At 22 years into the future, this ban may seem like a long way away, but it will take a lot of work to actually make it happen. Not just for the car industry, but for the required infrastructure to charge millions of electric cars.

To achieve a 100% switch of new cars and vans from petrol or diesel engines to “electrified” motors (which includes hybrids) will be a major challenge, but certainly achievable. Today, fully-electric cars only make up about 1% of all new car sales in the UK, with hybrids making up another 3%. The remaining 96% run on either petrol or diesel.

To hit the 2040 target, electric vehicle sales will have to start replacing fossil-fuel vehicles at a rate of more than 150,000 cars per year. Given that these numbers will include hybrids, this is not unreasonable over a 20-year period.

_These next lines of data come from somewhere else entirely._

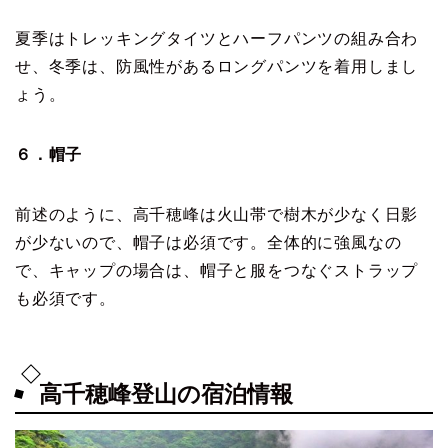
夏季はトレッキングタイツとハーフパンツの組み合わ
せ、冬季は、防風性があるロングパンツを着用しまし
ょう。
６．帽子
前述のように、高千穂峰は火山帯で樹木が少なく日影
が少ないので、帽子は必須です。全体的に強風なの
で、キャップの場合は、帽子と服をつなぐストラップ
も必須です。
高千穂峰登山の宿泊情報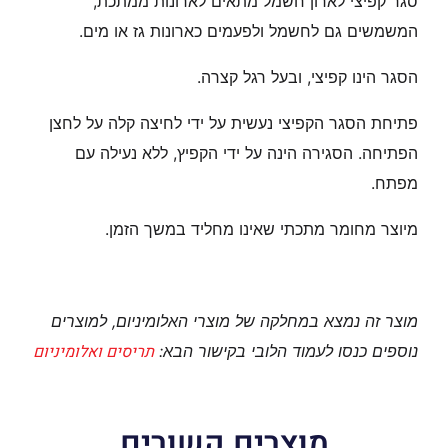
סגר קפיצי לארון חשמל מתאים לארונות ממתכת,
המשמשים גם לחשמל ולפעמים כארונות גז או מים.
הסגר הינו קפיצי, ובעל רגל קצרה.
פתיחת הסגר הקפיצי נעשית על ידי לחיצה קלה על לחצן
הפתיחה. הסגירה הינה על ידי הקפיץ, ללא נעילה עם
מפתח.
מיוצר מחומר מתכתי שאינו מחליד במשך הזמן.
מוצר זה נמצא במחלקה של מוצרי האלומיניום, למוצרים
תריסים ואלומיניום
נוספים כנסו לעמוד הלובי בקישור הבא:
מוצרים קשורים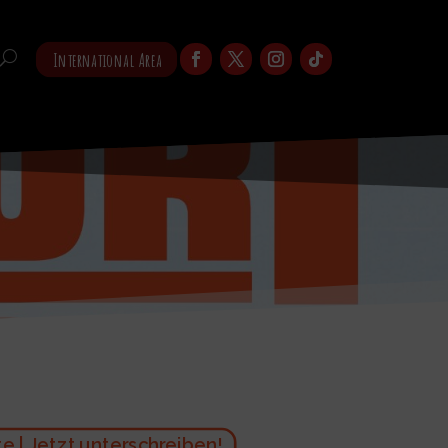
International Area
 | Jetzt unterschreiben!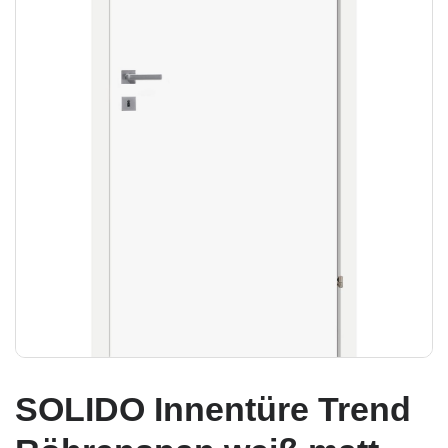
SOLIDO Innentüre Trend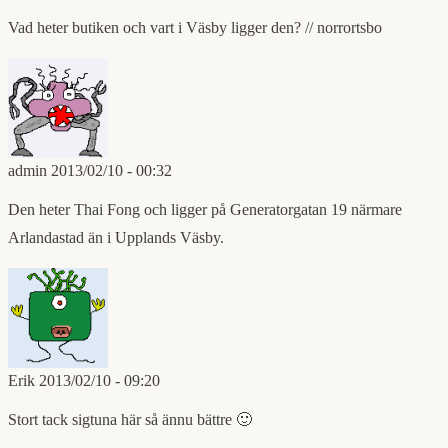
Vad heter butiken och vart i Väsby ligger den? // norrortsbo
admin
2013/02/10 - 00:32
Den heter Thai Fong och ligger på Generatorgatan 19 närmare
Arlandastad än i Upplands Väsby.
Erik
2013/02/10 - 09:20
Stort tack sigtuna här så ännu bättre 🙂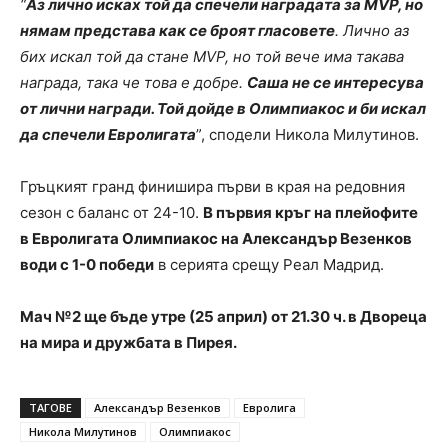
“
Аз лично исках той да спечели наградата за MVP, но
нямам представа как се броят гласовете
. Лично аз
бих искал той да стане MVP, но той вече има такава
награда, така че това е добре.
Саша не се интересува
от лични награди. Той дойде в Олимпиакос и би искал
да спечели Евролигата
”, сподели Никола Милутинов.
Гръцкият гранд финишира първи в края на редовния
сезон с баланс от 24-10.
В първия кръг на плейофите
в Евролигата Олимпиакос на Александър Везенков
води с 1-0 победи
в серията срещу Реал Мадрид.
Мач №2 ще бъде утре (25 април) от 21.30 ч. в Двореца
на мира и дружбата в Пирея.
ТАГОВЕ
Александър Везенков
Евролига
Никола Милутинов
Олимпиакос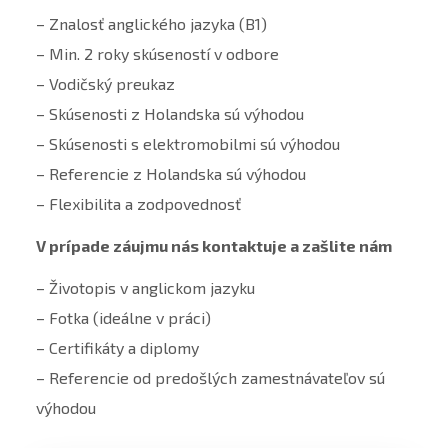
– Znalosť anglického jazyka (B1)
– Min. 2 roky skúseností v odbore
– Vodičský preukaz
– Skúsenosti z Holandska sú výhodou
– Skúsenosti s elektromobilmi sú výhodou
– Referencie z Holandska sú výhodou
– Flexibilita a zodpovednosť
V prípade záujmu nás kontaktuje a zašlite nám
– Životopis v anglickom jazyku
– Fotka (ideálne v práci)
– Certifikáty a diplomy
– Referencie od predošlých zamestnávateľov sú
výhodou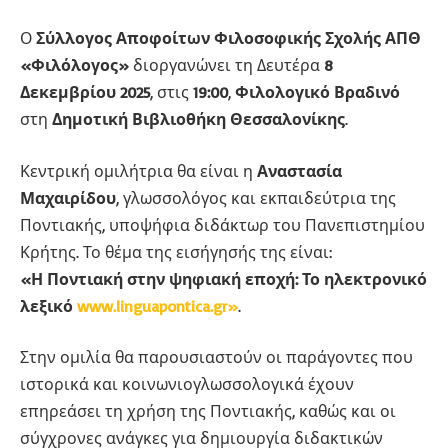
Ο
Σύλλογος Αποφοίτων Φιλοσοφικής Σχολής ΑΠΘ
«Φιλόλογος»
διοργανώνει τη Δευτέρα
8
Δεκεμβρίου 2025
, στις
19:00
,
Φιλολογικό Βραδινό
στη
Δημοτική Βιβλιοθήκη Θεσσαλονίκης
.
Κεντρική ομιλήτρια θα είναι η
Αναστασία
Μαχαιρίδου
, γλωσσολόγος και εκπαιδεύτρια της
Ποντιακής, υποψήφια διδάκτωρ του Πανεπιστημίου
Κρήτης. Το θέμα της εισήγησής της είναι:
«Η Ποντιακή στην ψηφιακή εποχή: Το ηλεκτρονικό
λεξικό
www.linguapontica.gr»
.
Στην ομιλία θα παρουσιαστούν οι παράγοντες που
ιστορικά και κοινωνιογλωσσολογικά έχουν
επηρεάσει τη χρήση της Ποντιακής, καθώς και οι
σύγχρονες ανάγκες για δημιουργία διδακτικών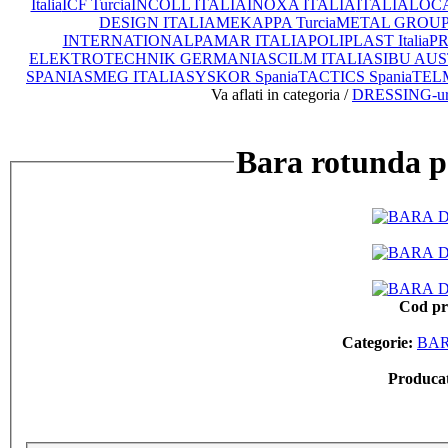
Italia
ICF Turcia
INCOLL ITALIA
INOXA ITALIA
ITALIA
LOCA
DESIGN ITALIA
MEKAPPA Turcia
METAL GROUP I
INTERNATIONAL
PAMAR ITALIA
POLIPLAST Italia
PR
ELEKTROTECHNIK GERMANIA
SCILM ITALIA
SIBU AUS
SPANIA
SMEG ITALIA
SYSKOR Spania
TACTICS Spania
TEL
Va aflati in categoria /
DRESSING-uri 
Bara rotunda p
Cod p
Categorie:
BAR
Produca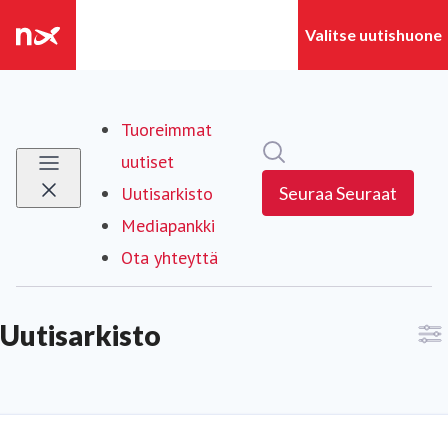
Tuoreimmat
Hae mediapankista
uutiset
Uutisarkisto
(current)
Seuraa
Seuraat
Mediapankki
Ota yhteyttä
Uutisarkisto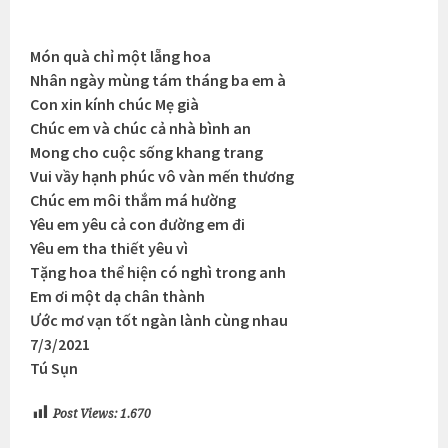
Món quà chỉ một lẵng hoa
Nhân ngày mùng tám tháng ba em à
Con xin kính chúc Mẹ già
Chúc em và chúc cả nhà bình an
Mong cho cuộc sống khang trang
Vui vầy hạnh phúc vô vàn mến thương
Chúc em môi thắm má hường
Yêu em yêu cả con đường em đi
Yêu em tha thiết yêu vì
Tặng hoa thể hiện có nghì trong anh
Em ơi một dạ chân thành
Ước mơ vạn tốt ngàn lành cùng nhau
7/3/2021
Tú Sụn
Post Views:
1.670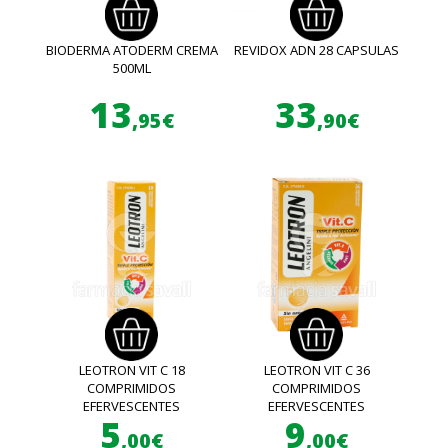
BIODERMA ATODERM CREMA
REVIDOX ADN 28 CAPSULAS
500ML
13
33
,95€
,90€
LEOTRON VIT C 18
LEOTRON VIT C 36
COMPRIMIDOS
COMPRIMIDOS
EFERVESCENTES
EFERVESCENTES
5
9
,00€
,00€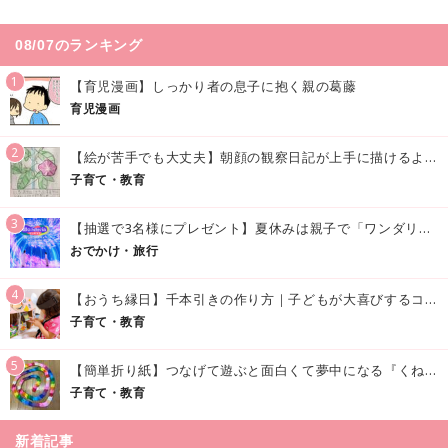
08/07のランキング
1
【育児漫画】しっかり者の息子に抱く親の葛藤
育児漫画
2
【絵が苦手でも大丈夫】朝顔の観察日記が上手に描けるようになる方法｜イラスト付き
子育て・教育
3
【抽選で3名様にプレゼント】夏休みは親子で「ワンダリア横浜」へ！涼しく学んで遊べる話題の没入型施設をご紹介
おでかけ・旅行
4
【おうち縁日】千本引きの作り方｜子どもが大喜びするコツやアイデア♪
子育て・教育
5
【簡単折り紙】つなげて遊ぶと面白くて夢中になる『くねくねへびさんの作り方』
子育て・教育
新着記事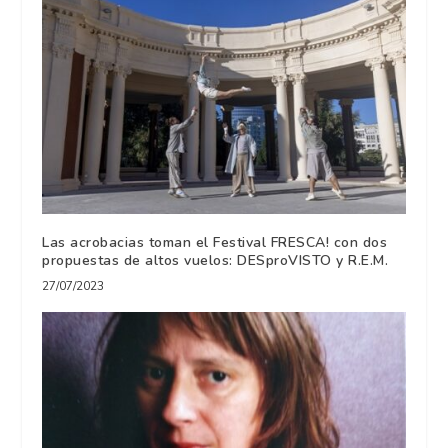
Las acrobacias toman el Festival FRESCA! con dos
propuestas de altos vuelos: DESproVISTO y R.E.M.
27/07/2023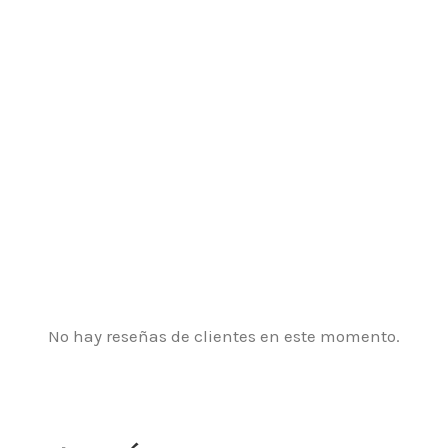
No hay reseñas de clientes en este momento.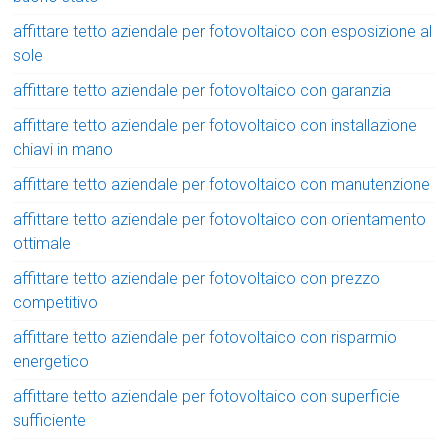
affittare tetto aziendale per fotovoltaico con esposizione al
sole
affittare tetto aziendale per fotovoltaico con garanzia
affittare tetto aziendale per fotovoltaico con installazione
chiavi in mano
affittare tetto aziendale per fotovoltaico con manutenzione
affittare tetto aziendale per fotovoltaico con orientamento
ottimale
affittare tetto aziendale per fotovoltaico con prezzo
competitivo
affittare tetto aziendale per fotovoltaico con risparmio
energetico
affittare tetto aziendale per fotovoltaico con superficie
sufficiente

Most car manufacturers have already been working on developing electrified powertrains for all their cars for several years now. This week’s announcement simply gives them a target date for implementation. Despite any public protestations, they will welcome a formal deadline.

In fact, the UK is far from a world leader in this regard. France recently announced a similar 2040 target date, Germany and India are ten years ahead of that with a target of 2030, and Norway and the Netherlands plan to stop selling petrol and diesel cars in 2025, just over seven years away. The real powerhouse behind the electric car revolution is China. Despite not setting a date for banning petrol and diesel cars, China is leading the push towards electric cars because it has so many massive cities with major pollution problems.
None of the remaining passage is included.